A new book this year is that published by Jo Barnfield. Barnfield is a designer/maker who works under the name of 'House of Jo'. Since graduating with a BA in Fashion and Textiles, she had worked in the fashion industry as a pattern cutter and as a technical illustrator for Jasmine Di Milo. She currently lectures at Bath Spa University and City of Bath College, teaching design, pattern cutting and construction. Therefore, who better to produce a book entitled 'The Vintage Pattern Selector'.

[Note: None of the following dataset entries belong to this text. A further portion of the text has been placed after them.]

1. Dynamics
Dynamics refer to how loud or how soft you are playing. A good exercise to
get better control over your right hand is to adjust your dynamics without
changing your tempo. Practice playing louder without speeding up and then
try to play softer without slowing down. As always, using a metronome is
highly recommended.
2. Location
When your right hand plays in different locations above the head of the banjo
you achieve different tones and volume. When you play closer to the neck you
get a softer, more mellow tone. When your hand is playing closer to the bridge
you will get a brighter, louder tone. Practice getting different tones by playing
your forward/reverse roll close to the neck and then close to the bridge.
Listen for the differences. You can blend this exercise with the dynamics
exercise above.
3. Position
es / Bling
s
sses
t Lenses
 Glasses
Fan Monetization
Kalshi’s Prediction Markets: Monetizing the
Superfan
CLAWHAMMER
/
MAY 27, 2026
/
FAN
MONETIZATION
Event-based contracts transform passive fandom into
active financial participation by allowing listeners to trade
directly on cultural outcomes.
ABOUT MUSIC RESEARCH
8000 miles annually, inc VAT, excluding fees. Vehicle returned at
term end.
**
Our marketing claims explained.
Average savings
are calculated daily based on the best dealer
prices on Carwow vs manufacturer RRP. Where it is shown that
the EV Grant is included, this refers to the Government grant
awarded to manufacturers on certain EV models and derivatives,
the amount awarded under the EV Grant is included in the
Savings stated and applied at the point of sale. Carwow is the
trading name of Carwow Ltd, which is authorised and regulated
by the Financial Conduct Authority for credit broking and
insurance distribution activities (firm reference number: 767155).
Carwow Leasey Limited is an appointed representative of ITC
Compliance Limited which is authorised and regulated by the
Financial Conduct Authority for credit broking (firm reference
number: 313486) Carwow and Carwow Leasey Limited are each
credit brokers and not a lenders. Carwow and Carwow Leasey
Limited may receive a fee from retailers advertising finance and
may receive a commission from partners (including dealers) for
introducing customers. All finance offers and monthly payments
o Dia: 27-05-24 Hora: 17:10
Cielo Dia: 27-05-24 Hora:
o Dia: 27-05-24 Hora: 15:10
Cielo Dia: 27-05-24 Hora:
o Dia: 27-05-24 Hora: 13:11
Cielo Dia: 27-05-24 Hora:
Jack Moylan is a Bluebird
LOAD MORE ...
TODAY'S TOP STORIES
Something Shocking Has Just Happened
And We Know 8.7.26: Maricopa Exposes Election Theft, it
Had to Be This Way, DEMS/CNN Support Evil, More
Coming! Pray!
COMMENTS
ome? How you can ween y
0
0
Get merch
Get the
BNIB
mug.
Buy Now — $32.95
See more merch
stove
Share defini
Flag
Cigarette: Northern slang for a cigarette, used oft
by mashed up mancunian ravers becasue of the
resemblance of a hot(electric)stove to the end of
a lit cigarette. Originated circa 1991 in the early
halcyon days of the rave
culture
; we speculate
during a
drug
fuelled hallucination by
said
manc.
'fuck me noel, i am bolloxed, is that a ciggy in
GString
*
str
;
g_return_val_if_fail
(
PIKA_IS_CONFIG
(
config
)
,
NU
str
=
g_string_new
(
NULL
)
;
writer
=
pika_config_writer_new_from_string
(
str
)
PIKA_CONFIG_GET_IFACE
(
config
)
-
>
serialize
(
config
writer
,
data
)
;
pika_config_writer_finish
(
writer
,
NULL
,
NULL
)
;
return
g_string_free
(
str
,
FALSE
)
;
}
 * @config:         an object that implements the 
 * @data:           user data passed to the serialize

Actually, this book is quite an interesting take on general pattern books as it allows the practical reader to mix and match a whole range of styles across the twentieth century. It is very much a mix and match project as it allows an opportunity for infinite self-expression. This is not a book that encourages the replication of specific historical looks, though that can be done if wished, it is, however, much more a case of mashing for costume, allowing anyone to mix the 1920s with the 1960s, the 1940s with the 1980s. As the publicity for the books says:
'Wear a 1960s style shift dress with a classic 80s blazer. Match a 40s cowl neck blouse with 70s style tapered trousers.'
I think that it is true to say that we are living in a design era that uses complex and often multi-layered, multi-cultural and even multi-generational inspirational points as an everyday fact. In this respect, the use of a book such as 'The Vintage Pattern Selector' is an expression of our twenty first century understanding of the past. It is not a book about how to reproduce an historical event, but as the title suggests, it is a selector and the selector is the individual reader, individuality through specific individual choice, as it should be. If you take this book and its ethos to heart, imagine a fashion world dominated by the individual and their personal choices, a matter of the bottom of the pyramid calling the shots, rather than the small apex at the top. I suppose we can only dream at this point, but the philosophy of 'The Vintage Pattern Selector' seems to be going in the right direction.